> [Action item]
Set down again each entry exactly as it reads, pictures excluded.

[Stored data entries]
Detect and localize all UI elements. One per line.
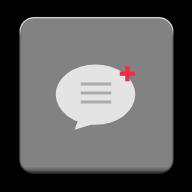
button[interactable]: New message bbox=[0, 0, 192, 192]
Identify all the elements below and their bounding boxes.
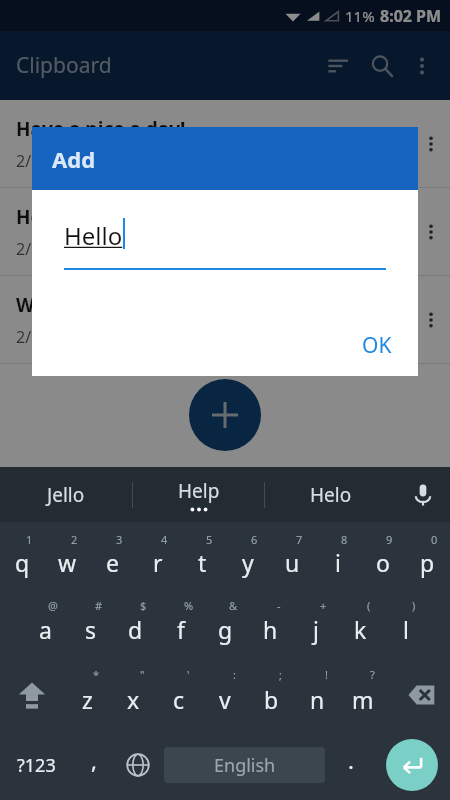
staticText: ?123 [17,753,56,778]
button[interactable]: ; [248,660,294,730]
staticText: Hello [64,219,123,252]
staticText: n [310,684,325,715]
staticText: c [173,684,185,715]
button[interactable]: Have a nice a day! [0,100,450,187]
button[interactable]: Shift [0,660,64,730]
staticText: 0 [431,532,438,547]
button[interactable]: 2 [45,522,90,591]
staticText: x [127,684,140,715]
button[interactable]: " [110,660,156,730]
button[interactable]: Enter [373,730,450,800]
button[interactable]: , [72,730,116,800]
staticText: # [95,598,103,613]
button[interactable]: OK [354,327,400,364]
staticText: ' [187,667,190,682]
button[interactable]: Jello [0,467,132,522]
button[interactable]: 9 [360,522,405,591]
button[interactable]: 7 [270,522,315,591]
staticText: Welcome back [16,292,153,318]
button[interactable]: 6 [225,522,270,591]
staticText: r [153,547,163,578]
staticText: @ [48,598,58,613]
staticText: u [285,547,300,578]
staticText: 2/14/2018 3:20 PM [16,326,157,348]
staticText: b [264,684,279,715]
staticText: l [403,614,409,645]
button[interactable]: + [293,591,338,660]
staticText: * [93,667,100,682]
staticText: , [91,745,97,775]
staticText: 8 [341,532,348,547]
button[interactable]: % [158,591,203,660]
button[interactable]: # [68,591,113,660]
staticText: Jello [47,482,85,508]
button[interactable]: $ [113,591,158,660]
staticText: w [58,547,77,578]
button[interactable]: More options [404,48,440,84]
button[interactable]: 8 [315,522,360,591]
button[interactable]: Delete [386,660,450,730]
staticText: & [229,598,238,613]
button[interactable]: : [202,660,248,730]
button[interactable]: ?123 [0,730,72,800]
button[interactable]: * [64,660,110,730]
staticText: 5 [206,532,213,547]
button[interactable]: . [329,730,373,800]
staticText: ; [279,667,282,682]
staticText: d [128,614,143,645]
staticText: o [376,547,390,578]
staticText: 12 chars [352,325,416,347]
button[interactable]: Item options [416,305,446,335]
button[interactable]: Change language [116,730,160,800]
button[interactable]: English [164,747,325,783]
button[interactable]: Voice input [396,467,450,522]
button[interactable]: ) [383,591,428,660]
staticText: % [184,598,194,613]
button[interactable]: Add [189,379,261,451]
staticText: 1 [26,532,33,547]
staticText: Have a nice a day! [16,116,186,142]
staticText: m [352,684,374,715]
button[interactable]: Search [360,44,404,88]
button[interactable]: & [203,591,248,660]
staticText: Clipboard [16,51,112,80]
staticText: f [177,614,185,645]
staticText: e [106,547,119,578]
button[interactable]: 0 [405,522,450,591]
button[interactable]: 5 [180,522,225,591]
button[interactable]: 1 [0,522,45,591]
staticText: ) [412,598,416,613]
staticText: " [140,667,145,682]
staticText: Hello World [16,204,127,230]
button[interactable]: @ [22,591,68,660]
button[interactable]: Hello World [0,188,450,275]
button[interactable]: - [248,591,293,660]
staticText: 2/14/2018 3:22 PM [16,150,157,172]
staticText: 3 [116,532,123,547]
staticText: $ [140,598,147,613]
staticText: ! [325,667,328,682]
staticText: a [39,614,52,645]
staticText: q [15,547,30,578]
button[interactable]: ( [338,591,383,660]
staticText: g [218,614,233,645]
button[interactable]: Help [133,467,264,522]
button[interactable]: 3 [90,522,135,591]
staticText: ( [367,598,371,613]
button[interactable]: Sort [316,44,360,88]
button[interactable]: ? [340,660,386,730]
staticText: j [313,614,319,645]
staticText: OK [362,331,392,360]
button[interactable]: ' [156,660,202,730]
button[interactable]: ! [294,660,340,730]
staticText: v [219,684,231,715]
button[interactable]: Helo [265,467,396,522]
button[interactable]: Welcome back [0,276,450,363]
button[interactable]: 4 [135,522,180,591]
button[interactable]: Item options [416,129,446,159]
staticText: y [242,547,254,578]
button[interactable]: Item options [416,217,446,247]
staticText: 9 [386,532,393,547]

> [Expected output]
Detect and localize all UI elements. One per line.
button[interactable]: New message bbox=[0, 0, 192, 192]
Identify all the elements below and their bounding boxes.
staticText: ?123 [17,753,56,778]
button[interactable]: ; [248,660,294,730]
staticText: Hello [64,219,123,252]
staticText: n [310,684,325,715]
staticText: c [173,684,185,715]
button[interactable]: Have a nice a day! [0,100,450,187]
button[interactable]: Shift [0,660,64,730]
staticText: 0 [431,532,438,547]
button[interactable]: 2 [45,522,90,591]
staticText: x [127,684,140,715]
button[interactable]: " [110,660,156,730]
button[interactable]: Enter [373,730,450,800]
button[interactable]: , [72,730,116,800]
staticText: # [95,598,103,613]
button[interactable]: OK [354,327,400,364]
staticText: ' [187,667,190,682]
button[interactable]: Jello [0,467,132,522]
button[interactable]: 9 [360,522,405,591]
button[interactable]: 7 [270,522,315,591]
staticText: Welcome back [16,292,153,318]
button[interactable]: 6 [225,522,270,591]
staticText: r [153,547,163,578]
staticText: @ [48,598,58,613]
staticText: u [285,547,300,578]
staticText: 2/14/2018 3:20 PM [16,326,157,348]
staticText: b [264,684,279,715]
staticText: l [403,614,409,645]
button[interactable]: + [293,591,338,660]
staticText: * [93,667,100,682]
staticText: , [91,745,97,775]
staticText: 8 [341,532,348,547]
button[interactable]: % [158,591,203,660]
button[interactable]: # [68,591,113,660]
staticText: Jello [47,482,85,508]
button[interactable]: $ [113,591,158,660]
staticText: w [58,547,77,578]
button[interactable]: More options [404,48,440,84]
button[interactable]: 8 [315,522,360,591]
button[interactable]: Delete [386,660,450,730]
staticText: & [229,598,238,613]
button[interactable]: : [202,660,248,730]
button[interactable]: ?123 [0,730,72,800]
button[interactable]: * [64,660,110,730]
staticText: 5 [206,532,213,547]
button[interactable]: . [329,730,373,800]
staticText: ; [279,667,282,682]
staticText: d [128,614,143,645]
staticText: o [376,547,390,578]
staticText: 12 chars [352,325,416,347]
button[interactable]: Item options [416,305,446,335]
button[interactable]: Change language [116,730,160,800]
button[interactable]: English [164,747,325,783]
button[interactable]: Voice input [396,467,450,522]
button[interactable]: ) [383,591,428,660]
staticText: % [184,598,194,613]
button[interactable]: Add [189,379,261,451]
staticText: 1 [26,532,33,547]
staticText: Have a nice a day! [16,116,186,142]
staticText: m [352,684,374,715]
button[interactable]: Search [360,44,404,88]
button[interactable]: & [203,591,248,660]
staticText: Clipboard [16,51,112,80]
staticText: f [177,614,185,645]
staticText: e [106,547,119,578]
button[interactable]: 0 [405,522,450,591]
button[interactable]: 5 [180,522,225,591]
button[interactable]: 1 [0,522,45,591]
staticText: ) [412,598,416,613]
staticText: " [140,667,145,682]
staticText: Hello World [16,204,127,230]
button[interactable]: @ [22,591,68,660]
button[interactable]: Hello World [0,188,450,275]
button[interactable]: - [248,591,293,660]
staticText: 2/14/2018 3:22 PM [16,150,157,172]
staticText: 3 [116,532,123,547]
staticText: $ [140,598,147,613]
staticText: ! [325,667,328,682]
staticText: a [39,614,52,645]
staticText: q [15,547,30,578]
button[interactable]: ( [338,591,383,660]
staticText: g [218,614,233,645]
button[interactable]: Help [133,467,264,522]
button[interactable]: 3 [90,522,135,591]
staticText: ( [367,598,371,613]
button[interactable]: Sort [316,44,360,88]
button[interactable]: ? [340,660,386,730]
staticText: j [313,614,319,645]
staticText: OK [362,331,392,360]
button[interactable]: ' [156,660,202,730]
button[interactable]: ! [294,660,340,730]
staticText: v [219,684,231,715]
button[interactable]: Helo [265,467,396,522]
button[interactable]: Welcome back [0,276,450,363]
button[interactable]: 4 [135,522,180,591]
button[interactable]: Item options [416,129,446,159]
staticText: y [242,547,254,578]
button[interactable]: Item options [416,217,446,247]
staticText: 9 [386,532,393,547]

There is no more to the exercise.